When running this code

    [Fact]
    public void Read_get_elements()
    {
        var sut = new XmlHandler();

        var result = sut.Read(this.TestFile, this.TestFileSchema);

        var root = result.Root;
        var elements = result.Elements();
        var nodes = result.Nodes();
        var descendants = result.Descendants();

        Assert.NotEmpty(elements);
    }

the root variable contains the complete xml string and the the other IEnumerable variables stay empty. What am i missing?

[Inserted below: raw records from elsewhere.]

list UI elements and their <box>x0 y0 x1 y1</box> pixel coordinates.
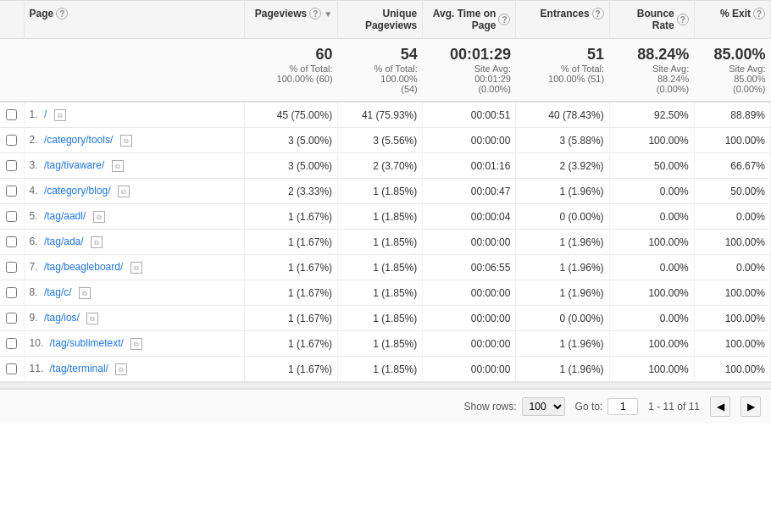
row-pct-exit: 50.00% <box>694 179 770 204</box>
row-checkbox[interactable] <box>6 109 17 120</box>
summary-exit-main: 85.00% <box>699 46 765 64</box>
summary-avgtime-sub3: (0.00%) <box>428 84 511 94</box>
page-link[interactable]: /tag/sublimetext/ <box>50 337 124 349</box>
table-row: 9. /tag/ios/ ⧉ 1 (1.67%) 1 (1.85%) 00:00… <box>0 306 771 331</box>
row-checkbox[interactable] <box>6 211 17 222</box>
header-row: Page ? Pageviews ? ▼ Unique Pageviews <box>0 1 771 39</box>
page-help-icon[interactable]: ? <box>56 8 68 19</box>
row-bounce-rate: 50.00% <box>609 153 694 179</box>
goto-input[interactable] <box>607 398 638 415</box>
row-entrances: 40 (78.43%) <box>516 102 609 128</box>
page-link[interactable]: /category/tools/ <box>44 134 113 146</box>
row-pct-exit: 100.00% <box>694 128 770 153</box>
summary-page-cell <box>24 39 244 103</box>
page-external-icon[interactable]: ⧉ <box>118 186 130 197</box>
page-link[interactable]: /tag/beagleboard/ <box>44 261 123 273</box>
page-external-icon[interactable]: ⧉ <box>93 211 105 223</box>
row-entrances: 1 (1.96%) <box>516 179 609 204</box>
goto-control: Go to: <box>575 398 639 415</box>
row-entrances: 0 (0.00%) <box>516 204 609 230</box>
pageviews-help-icon[interactable]: ? <box>309 8 321 19</box>
row-pct-exit: 66.67% <box>694 153 770 179</box>
row-bounce-rate: 0.00% <box>609 204 694 230</box>
prev-page-button[interactable]: ◀ <box>710 396 730 417</box>
row-bounce-rate: 92.50% <box>609 102 694 128</box>
page-external-icon[interactable]: ⧉ <box>130 262 142 274</box>
summary-entrances-main: 51 <box>521 46 604 64</box>
summary-avgtime-sub1: Site Avg: <box>428 64 511 74</box>
page-col-label: Page <box>30 8 54 19</box>
row-checkbox[interactable] <box>6 313 17 324</box>
summary-avgtime-main: 00:01:29 <box>428 46 511 64</box>
row-checkbox[interactable] <box>6 287 17 298</box>
page-external-icon[interactable]: ⧉ <box>112 160 124 172</box>
row-page-cell: 11. /tag/terminal/ ⧉ <box>24 357 244 382</box>
row-page-cell: 2. /category/tools/ ⧉ <box>24 128 244 153</box>
row-num: 9. <box>30 312 38 324</box>
page-link[interactable]: /tag/terminal/ <box>50 363 108 374</box>
summary-exit-sub1: Site Avg: <box>699 64 765 74</box>
goto-label: Go to: <box>575 401 603 413</box>
row-checkbox[interactable] <box>6 236 17 247</box>
horizontal-scrollbar[interactable] <box>0 382 771 389</box>
page-external-icon[interactable]: ⧉ <box>54 109 66 121</box>
page-link[interactable]: /tag/ios/ <box>44 312 80 324</box>
summary-entrances-sub1: % of Total: <box>521 64 604 74</box>
row-checkbox[interactable] <box>6 135 17 146</box>
page-external-icon[interactable]: ⧉ <box>86 313 98 324</box>
avg-time-help-icon[interactable]: ? <box>498 14 510 25</box>
row-checkbox[interactable] <box>6 186 17 197</box>
row-pct-exit: 100.00% <box>694 230 770 255</box>
page-external-icon[interactable]: ⧉ <box>91 236 103 248</box>
row-bounce-rate: 100.00% <box>609 331 694 357</box>
show-rows-select[interactable]: 10 25 50 100 500 <box>522 397 565 416</box>
summary-avgtime-sub2: 00:01:29 <box>428 74 511 84</box>
row-checkbox[interactable] <box>6 262 17 273</box>
row-pageviews: 1 (1.67%) <box>244 280 337 306</box>
summary-entrances-cell: 51 % of Total: 100.00% (51) <box>516 39 609 103</box>
row-bounce-rate: 100.00% <box>609 280 694 306</box>
entrances-help-icon[interactable]: ? <box>592 8 604 19</box>
row-avg-time: 00:00:00 <box>423 128 516 153</box>
pct-exit-help-icon[interactable]: ? <box>753 8 765 19</box>
row-avg-time: 00:00:00 <box>423 280 516 306</box>
row-checkbox[interactable] <box>6 363 17 374</box>
page-link[interactable]: / <box>44 108 47 120</box>
row-checkbox[interactable] <box>6 160 17 171</box>
table-row: 6. /tag/ada/ ⧉ 1 (1.67%) 1 (1.85%) 00:00… <box>0 230 771 255</box>
row-num: 11. <box>30 363 44 374</box>
checkbox-header-cell <box>0 1 24 39</box>
page-external-icon[interactable]: ⧉ <box>120 135 132 147</box>
row-avg-time: 00:00:00 <box>423 331 516 357</box>
row-checkbox-cell <box>0 357 24 382</box>
row-unique-pageviews: 41 (75.93%) <box>338 102 423 128</box>
summary-bounce-sub3: (0.00%) <box>614 84 689 94</box>
table-row: 7. /tag/beagleboard/ ⧉ 1 (1.67%) 1 (1.85… <box>0 255 771 280</box>
bounce-rate-help-icon[interactable]: ? <box>677 14 689 25</box>
page-link[interactable]: /tag/c/ <box>44 286 72 298</box>
row-page-cell: 8. /tag/c/ ⧉ <box>24 280 244 306</box>
summary-unique-cell: 54 % of Total: 100.00% (54) <box>338 39 423 103</box>
row-avg-time: 00:00:00 <box>423 230 516 255</box>
page-link[interactable]: /category/blog/ <box>44 185 111 197</box>
row-checkbox[interactable] <box>6 338 17 349</box>
table-row: 4. /category/blog/ ⧉ 2 (3.33%) 1 (1.85%)… <box>0 179 771 204</box>
page-external-icon[interactable]: ⧉ <box>130 338 142 350</box>
page-link[interactable]: /tag/aadl/ <box>44 210 86 222</box>
page-external-icon[interactable]: ⧉ <box>115 363 127 375</box>
summary-entrances-sub2: 100.00% (51) <box>521 74 604 84</box>
pageviews-sort-icon[interactable]: ▼ <box>324 9 332 19</box>
next-page-button[interactable]: ▶ <box>740 396 761 417</box>
row-bounce-rate: 100.00% <box>609 128 694 153</box>
table-row: 11. /tag/terminal/ ⧉ 1 (1.67%) 1 (1.85%)… <box>0 357 771 382</box>
page-link[interactable]: /tag/ada/ <box>44 236 84 247</box>
row-checkbox-cell <box>0 153 24 179</box>
summary-bounce-sub2: 88.24% <box>614 74 689 84</box>
avg-time-col-label: Avg. Time on Page <box>428 8 496 31</box>
row-pct-exit: 100.00% <box>694 280 770 306</box>
row-page-cell: 4. /category/blog/ ⧉ <box>24 179 244 204</box>
row-num: 4. <box>30 185 38 197</box>
show-rows-label: Show rows: <box>464 401 517 413</box>
page-link[interactable]: /tag/tivaware/ <box>44 159 104 171</box>
page-external-icon[interactable]: ⧉ <box>79 287 91 299</box>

EDIT: This is part of the xml and the xsd

<?xml version="1.0" encoding="UTF-8"?> 
<xs:schema xmlns:xs="http://www.w3.org/2001/XMLSchema" 
       targetNamespace="https://www.eurexchange.com/members/releases/eurex14/manuals_technical_en.html" 
       xmlns="https://www.eurexchange.com/members/releases/eurex14/manuals_technical_en.html" 
       elementFormDefault="qualified">

  <xs:include schemaLocation="eurex_reports_common_structs.xsd"/>

  <xs:complexType name="cb020Type">
    <xs:annotation>
      <xs:documentation>CB020 Position Summary</xs:documentation>
    </xs:annotation>
    <xs:sequence>
      <xs:element name="rptHdr" type="rptHdrType" />
      <xs:element name="cb020Grp" type="cb020GrpType" minOccurs="0" maxOccurs="unbounded" />
    </xs:sequence>
  </xs:complexType>

  <xs:element name="cb020" type="cb020Type"/>

  <xs:complexType name="cb020GrpType">
    <xs:sequence>
      <xs:element name="cb020KeyGrp" type="cb020KeyGrpType" />
      <xs:element name="cb020Grp1" type="cb020Grp1Type" minOccurs="1" maxOccurs="unbounded" />
    </xs:sequence>
  </xs:complexType>
</xs:schema>

And this is part of the xml

<?xml version="1.0" encoding="UTF-8"?>
<cb020 xmlns="https://www.eurexchange.com/members/releases/eurex14/manuals_technical_en.html">
  <rptHdr>
    <exchNam>EUREX</exchNam>
    <envText>P</envText>
    <rptCod>CB020</rptCod>
    <rptNam>Position Summary</rptNam>
    <membLglNam>Cyberdyne Systems</membLglNam>
    <rptPrntEffDat>2011-12-05</rptPrntEffDat>
    <rptPrntRunDat>2011-12-05</rptPrntRunDat>
  </rptHdr>
  <cb020Grp>
    <cb020KeyGrp>
      ...
    </cb020KeyGrp>
    <cb020Grp1>
      ...
    </cb020Grp1>
  </cb020Grp>
</cb020>

Answer 1

Without seeing any other way i created classes from the xsd with the wonderful tool Xsd2Code . Using a serializer i am able to get all data from the xml into an object graph. This solved my problem even if it did not answer my question.